Intervention de Bruno Tertrais

Commission des affaires étrangères, de la défense et des forces armées — Réunion du 25 mars 2015 à 9h30
Iran — Audition de M. Bruno Tertrais maître de recherche à la fondation pour la recherche stratégique frs

Bruno Tertrais, maître de recherche à la Fondation pour la recherche stratégique :

Je crois qu'il est essentiel de mettre en perspective la question du dossier nucléaire, même si les négociations en cours sont exclusivement consacrées à ce dossier.

Le régime iranien actuel se caractérise, à mes yeux, par son caractère révolutionnaire et révisionniste.

Il s'agit d'un régime révolutionnaire du fait de sa naissance même. Son acte fondateur, en 1979, n'est d'ailleurs pas tant le retour à Téhéran de Khomeini que la prise d'otages américains. Régime né anti-occidental, je crois qu'il reste anti-occidental ; la révolution est en quelque sorte dans son « ADN » politique. Ceux qui maîtrisent les principaux leviers du pouvoir iranien sont aujourd'hui les radicaux religieux et les Pasdarans, les « Gardiens de la révolution islamique » - tous, au demeurant, grands affairistes, les religieux comme les combattants.

Il s'agit aussi d'un régime révisionniste, dans la mesure où l'Iran actuel se perçoit et se présente comme la grande puissance du Moyen-Orient et même, le cas échéant, ambitionne de se doter d'un statut mondial. À cet égard, son point de référence est sans doute davantage l'Inde que les pays arabes.

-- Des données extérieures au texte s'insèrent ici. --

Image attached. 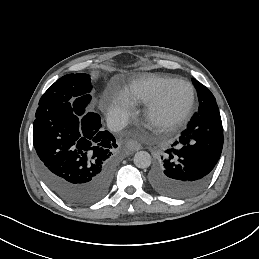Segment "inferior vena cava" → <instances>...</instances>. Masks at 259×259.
<instances>
[{"mask_svg": "<svg viewBox=\"0 0 259 259\" xmlns=\"http://www.w3.org/2000/svg\"><path fill=\"white\" fill-rule=\"evenodd\" d=\"M127 126V119L116 112L107 117V127L112 132H118Z\"/></svg>", "mask_w": 259, "mask_h": 259, "instance_id": "obj_1", "label": "inferior vena cava"}]
</instances>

L'expansion politique de l'Iran, par le canal de milices, de groupes terroristes, d'assistance financière et armée, a été particulièrement importante au cours de la dernière décennie. Il y a quinze ans, on pouvait encore parler du relatif échec de l'exportation de la révolution islamique, le Hezbollah, au Liban, représentant son seul véritable « succès » international. Les choses ont beaucoup changé ces quinze dernières années, et notamment ces deux dernières années, avec l'implication extrêmement forte de l'Iran en Syrie, son implantation très importante en Irak, en particulier depuis le retrait américain, le soutien avéré, même s'il n'est pas massif, qu'il apporte aux Houthis au Yémen et, peut-être, son influence sur les communautés chiites de Bahreïn.

Sur tous les plans, ce régime s'avère en complet décalage par rapport à la classe moyenne urbaine et éduquée iranienne, désireuse d'ouverture sur le monde, dont il faut espérer qu'elle incarne l'avenir du pays. Il est déconnecté de la vision et des attentes de cette classe moyenne éduquée, qui est d'ailleurs largement devenue apolitique depuis l'échec des manifestations contestataires postélectorales auxquelles on a assisté, à Téhéran et dans d'autres villes, en 2009.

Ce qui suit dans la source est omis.